Endometrial safety was evaluated in a development program of six randomized, double-blind, placebo-controlled, parallel-group studies of postmenopausal women aged between 40 and 80 years who had vulvar and vaginal atrophy. Participants were randomized 1:1 to ospemifene 60 mg/day or placebo in one 6-week trial and three 12-week trials; one of the 12-week trials had a 40-week extension study. In a separate 52-week trial, women were randomized 6:1 to ospemifene 60 mg/day or placebo. Endometrial safety was assessed by endometrial histology (biopsy), transvaginal ultrasound, and gynecologic examination.

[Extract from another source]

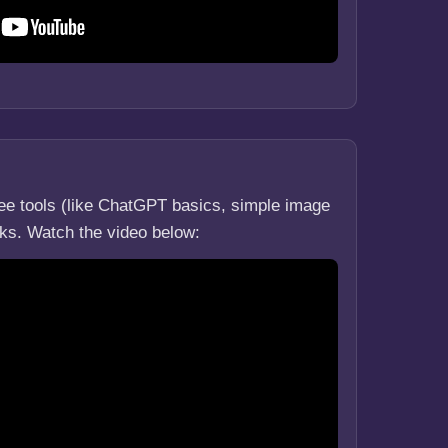
ree tools (like ChatGPT basics, simple image
asks. Watch the video below:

In these trials, 1,242 women who received ospemifene 60 mg/day and 924 women who received placebo were evaluable for safety. Endometrial hyperplasia occurred in less than 1% of women treated with ospemifene; no endometrial cancer was reported. The mean (SD) increase in endometrial thickness among women treated with ospemifene was 0.51 (1.54) mm at 12 weeks, 0.56 (1.61) mm at 6 months, and 0.81 (1.54) mm at 12 months. Women who received placebo had a mean (SD) increase of 0.07 (1.23) mm at 12 months.


These clinical trial data indicate that up to 52 weeks of treatment with oral ospemifene 60 mg/day was safe for the endometrium. There was no increase in the incidence of endometrial cancer or hyperplasia among postmenopausal women treated with ospemifene compared with placebo.